START Exercise materials
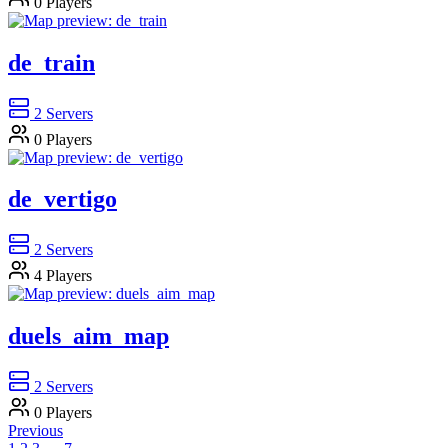
0
Players
de_train
2
Servers
0
Players
de_vertigo
2
Servers
4
Players
duels_aim_map
2
Servers
0
Players
Previous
END Exercise materials
Every line of the material must be reproduced verbatim; the pictures are to be omitted.

0
Players
de_train
2
Servers
0
Players
de_vertigo
2
Servers
4
Players
duels_aim_map
2
Servers
0
Players
Previous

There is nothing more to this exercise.